### [What is needed]
Give again exactly, and only, the lines between the line holding "[Căutare] (614, 55)" and the end of the listing, both boundary lines included.

### [Data to process]

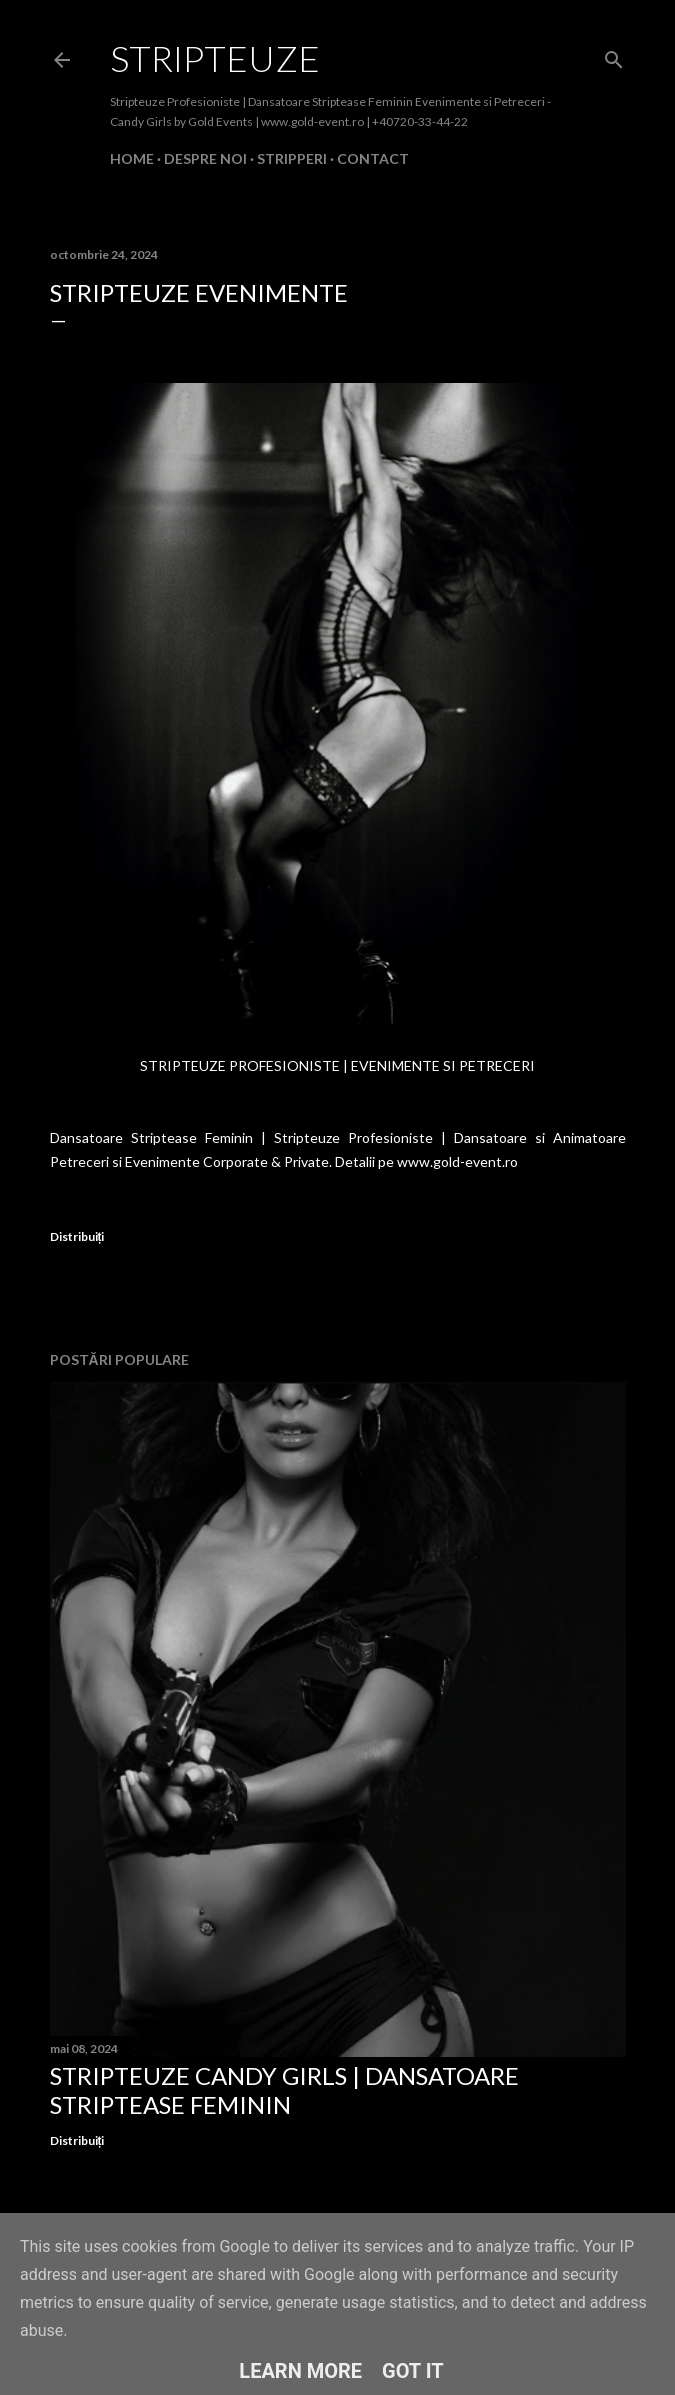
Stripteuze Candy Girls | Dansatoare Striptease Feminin (284, 2090)
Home (132, 158)
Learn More (300, 2371)
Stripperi (292, 158)
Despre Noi (205, 158)
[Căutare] (614, 55)
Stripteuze (215, 58)
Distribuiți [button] (77, 1236)
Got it (413, 2371)
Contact (373, 158)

### [Written solution]
[Căutare] (614, 55)
Stripteuze (215, 58)
Distribuiți [button] (77, 1236)
Got it (413, 2371)
Contact (373, 158)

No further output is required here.